Google Gemini Now Works in NanoGPT's Batch API: What This Means for AI Developers
Google Gemini models are now available through NanoGPT's newly launched Batch API, which lets developers process large volumes of requests asynchronously without waiting for real-time responses. The Batch API supports Gemini chat models alongside OpenAI's GPT and Anthropic's Claude, enabling developers to upload batches of requests, process them efficiently, and download results when complete. This expansion reflects growing developer demand for cost-effective, high-throughput AI processing across multiple model providers.
What Is NanoGPT's Batch API and Why Does Gemini Support Matter?
NanoGPT, a platform that aggregates multiple AI models under one interface, rolled out its Batch API in May 2026 to handle what it calls "high-volume asynchronous /v1/chat/completions workloads." In practical terms, this means developers can bundle hundreds or thousands of requests into a single batch job, submit them, and retrieve results later, rather than making individual API calls that require immediate responses. The Batch API supports Gemini models alongside GPT and Claude, including text prompts and image inputs.
For developers working with Google Gemini, this integration matters because it opens a new workflow. Instead of paying for real-time API calls, which can be expensive at scale, teams can now batch their Gemini requests and process them during off-peak hours or when cost efficiency is the priority. This is particularly valuable for applications like content moderation, data analysis, research workflows, and any task where immediate responses aren't critical.
How to Use Gemini in NanoGPT's Batch API?
- Upload JSONL Files: Developers prepare their requests in JSONL format (JSON Lines, where each line is a separate JSON object) and upload them to NanoGPT's platform.

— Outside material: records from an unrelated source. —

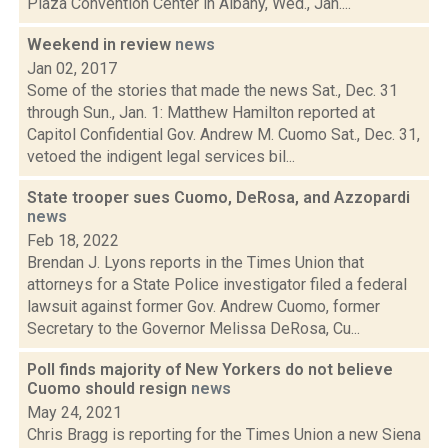
Plaza Convention Center in Albany, Wed., Jan....
Weekend in review
news
Jan 02, 2017
Some of the stories that made the news Sat., Dec. 31
through Sun., Jan. 1: Matthew Hamilton reported at
Capitol Confidential Gov. Andrew M. Cuomo Sat., Dec. 31,
vetoed the indigent legal services bil...
State trooper sues Cuomo, DeRosa, and Azzopardi
news
Feb 18, 2022
Brendan J. Lyons reports in the Times Union that
attorneys for a State Police investigator filed a federal
lawsuit against former Gov. Andrew Cuomo, former
Secretary to the Governor Melissa DeRosa, Cu...
Poll finds majority of New Yorkers do not believe
Cuomo should resign
news
May 24, 2021
Chris Bragg is reporting for the Times Union a new Siena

- Create and Monitor Batch Jobs: After uploading, developers create a batch job, which NanoGPT processes asynchronously. They can poll the job status or cancel it if needed.

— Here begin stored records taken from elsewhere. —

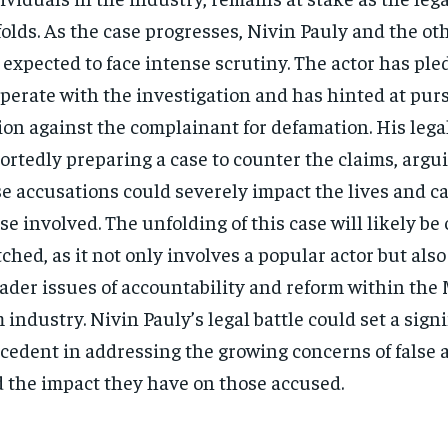
olds. As the case progresses, Nivin Pauly and the ot
 expected to face intense scrutiny. The actor has pled
perate with the investigation and has hinted at pur
ion against the complainant for defamation. His lega
ortedly preparing a case to counter the claims, argu
se accusations could severely impact the lives and ca
se involved. The unfolding of this case will likely be 
ched, as it not only involves a popular actor but also
ader issues of accountability and reform within the
m industry. Nivin Pauly’s legal battle could set a sign
cedent in addressing the growing concerns of false 
 the impact they have on those accused.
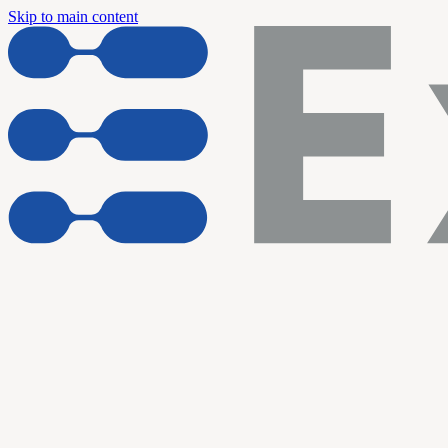
Skip to main content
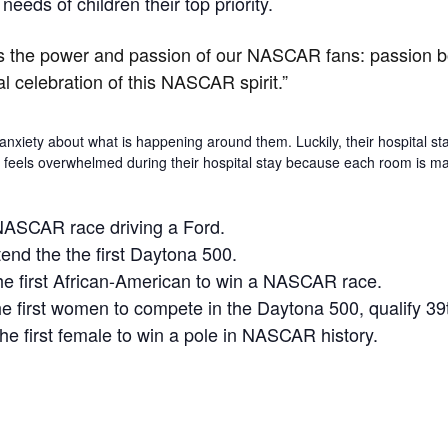
eeds of children their top priority.
is the power and passion of our NASCAR fans: passion bot
celebration of this NASCAR spirit.”
nxiety about what is happening around them. Luckily, their hospital st
er feels overwhelmed during their hospital stay because each room is ma
 NASCAR race driving a Ford.
end the the first Daytona 500.
e first African-American to win a NASCAR race.
 first women to compete in the Daytona 500, qualify 39t
e first female to win a pole in NASCAR history.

- Download Results: Once the batch completes, developers download the output file containing all responses, ready for integration into their applications or analysis pipelines.
- Select Your Model: Developers choose from supported Gemini chat models when creating the batch, just as they would with GPT or Claude alternatives.

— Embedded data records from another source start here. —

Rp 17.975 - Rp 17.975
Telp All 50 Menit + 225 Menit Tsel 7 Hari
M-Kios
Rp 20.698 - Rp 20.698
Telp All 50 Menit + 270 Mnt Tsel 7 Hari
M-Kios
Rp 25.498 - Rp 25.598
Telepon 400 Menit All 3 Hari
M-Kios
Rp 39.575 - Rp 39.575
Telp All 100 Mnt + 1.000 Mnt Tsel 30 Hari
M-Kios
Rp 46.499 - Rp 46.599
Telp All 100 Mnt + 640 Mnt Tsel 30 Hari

What Else Changed in NanoGPT's May 2026 Update?
The Batch API launch was part of a broader expansion of NanoGPT's developer platform. The platform introduced several privacy and control features designed to give developers more flexibility and security. Private Mode, now publicly available for supported models, encrypts chat requests in the user's browser before they reach NanoGPT's servers, meaning the platform can authenticate and route requests but cannot read the actual prompts or responses. Optional PII (personally identifiable information) redaction is also available, which masks common personal data and likely secrets before prompts are sent to AI models.
Beyond privacy, NanoGPT strengthened its API controls significantly. Developers can now set daily request caps, daily and monthly spending limits, daily input-token caps, restrict allowed models and providers, and inspect their active API keys through new endpoints. The platform also published a public OpenAPI specification and released minimal TypeScript and Python SDKs for common workflows, making it easier for developers to integrate NanoGPT into their applications.
Model comparison tools also expanded. Text, image, and video models can now be compared side by side from dedicated comparison pages, showing benchmarks, capabilities, pricing, and example outputs. This helps developers choose the right model for their use case without manually researching each option. Service tier options also appeared, allowing developers to choose between "Flex" pricing for cost-sensitive requests and "Priority" for faster processing when speed matters more than price.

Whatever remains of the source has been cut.